Sipariş gene aynı heykeltraşa, Frederic Auguste Bartholdi'ye verildi. Bartholdi'nin eseri zaten hazırdı, senelerden beri bir depoda beklemedeydi ve tek eksiği üst kısmında, yani elleriyle kollarında ve yüzünde bazı değişiklikler yapılmasıydı.

Amerikalılar heykelin New York'un hemen girişinde bulunan ufak adalardan birine yerleştirilmesine karar verdiler. Bartholdi, kaidenin yerini görmek için New York'a gitti ve Paris'e dönüşünde yeniden işe başladı. Bakır ve çelikten yaptığı heykelin mühendisliği ilgilendiren taraflarını Paris'e kendi adıyla anılan bir kule dikmiş olan Gustave Eiffel ile beraberce çalışarak tamamladı ve 1884 Haziran'ın ilk günlerinde eserini Fransız hükümetine teslim etti. Bartholdi heykelin yüzünü tamamen değiştirmiş ve metale annesi Charlotte'in siluetini işlemişti.

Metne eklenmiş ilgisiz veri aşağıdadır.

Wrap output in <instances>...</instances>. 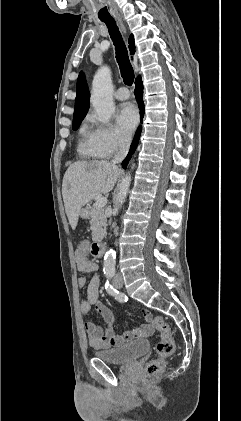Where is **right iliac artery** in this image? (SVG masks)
Segmentation results:
<instances>
[{
	"mask_svg": "<svg viewBox=\"0 0 241 421\" xmlns=\"http://www.w3.org/2000/svg\"><path fill=\"white\" fill-rule=\"evenodd\" d=\"M106 276H108V274L106 273ZM105 289L106 291L113 296L117 301L119 302H126L128 300L127 296L124 295L123 293H120L118 290H116L107 280L105 283Z\"/></svg>",
	"mask_w": 241,
	"mask_h": 421,
	"instance_id": "1",
	"label": "right iliac artery"
}]
</instances>
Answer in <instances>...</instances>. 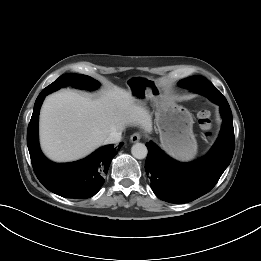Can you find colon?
<instances>
[{
    "mask_svg": "<svg viewBox=\"0 0 261 261\" xmlns=\"http://www.w3.org/2000/svg\"><path fill=\"white\" fill-rule=\"evenodd\" d=\"M198 123L201 129L206 135H209V131L212 126L211 113L208 109H201L198 113Z\"/></svg>",
    "mask_w": 261,
    "mask_h": 261,
    "instance_id": "5ec220e1",
    "label": "colon"
}]
</instances>
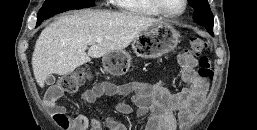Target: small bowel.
Wrapping results in <instances>:
<instances>
[{
    "label": "small bowel",
    "mask_w": 257,
    "mask_h": 130,
    "mask_svg": "<svg viewBox=\"0 0 257 130\" xmlns=\"http://www.w3.org/2000/svg\"><path fill=\"white\" fill-rule=\"evenodd\" d=\"M180 79L184 87L178 92L169 91L162 83L148 84L132 82L124 85H115L103 81L96 83L83 92L81 100L93 103L102 96L118 97L117 111L125 116L133 114L132 106L126 102L130 97L136 107L137 118H144L143 130H176L178 121L186 122L204 102L207 82L199 76L195 67V56L185 51L178 57ZM61 96V95H60ZM53 97L50 89L45 96L46 105L57 113H66L63 106L57 103L59 97ZM71 130H129L120 121L109 116L98 119L87 115H75L70 119Z\"/></svg>",
    "instance_id": "small-bowel-1"
}]
</instances>
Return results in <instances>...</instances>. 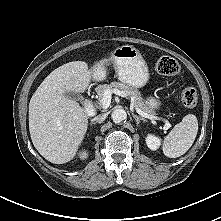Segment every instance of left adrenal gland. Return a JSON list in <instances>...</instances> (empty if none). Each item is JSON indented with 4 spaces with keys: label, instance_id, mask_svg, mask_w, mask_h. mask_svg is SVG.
Instances as JSON below:
<instances>
[{
    "label": "left adrenal gland",
    "instance_id": "1",
    "mask_svg": "<svg viewBox=\"0 0 221 221\" xmlns=\"http://www.w3.org/2000/svg\"><path fill=\"white\" fill-rule=\"evenodd\" d=\"M132 116L135 119L137 126L139 125L140 121L147 122L146 119L139 117V116L135 115L134 113H132Z\"/></svg>",
    "mask_w": 221,
    "mask_h": 221
}]
</instances>
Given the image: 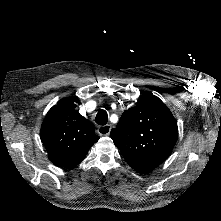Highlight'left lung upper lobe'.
Instances as JSON below:
<instances>
[{
  "mask_svg": "<svg viewBox=\"0 0 221 221\" xmlns=\"http://www.w3.org/2000/svg\"><path fill=\"white\" fill-rule=\"evenodd\" d=\"M178 137L177 122L156 96L144 94L122 114L111 138L126 162L139 173H148L170 155Z\"/></svg>",
  "mask_w": 221,
  "mask_h": 221,
  "instance_id": "5c2ea615",
  "label": "left lung upper lobe"
}]
</instances>
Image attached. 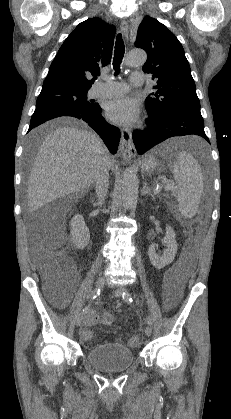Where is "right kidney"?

Birbirine monte edilecek şekilde yapılmış 350 parçadan oluşan heykel ‘İsere' adındaki bir Fransız gemisine yüklendi ve 4 Kasım 1885 günü New York'a ulaştı.

New York'ta, bu arada heykelin kaidesinin yapımı için bir bağış kampanyası başlamış, ilk bağışı Macar göçmeni olan, New York'ta ‘World' adında bir gazete çıkartan Joseph Pulitzer yapmış ve kaide için 100 bin dolar vermişti. Macar göçmeni gazeteci, daha sonra gazetecilikte dünyanın en büyük ödülü sayılan ‘Pulitzer'in de isim babası olacaktı.

Kaidenin inşasından sonra sıra heykelin dikilmesine ve resmi açılışa geldi. Bartholdi, New York'a yanına bu defa Süveyş Kanalı'nın mühendisi ve heykelin fikir babası olan Ferdinand de Lesseps'i de alarak gitti ve 1886'nın 25 Ekim'inde yapılan törende eserinin açılışını bizzat yaptı.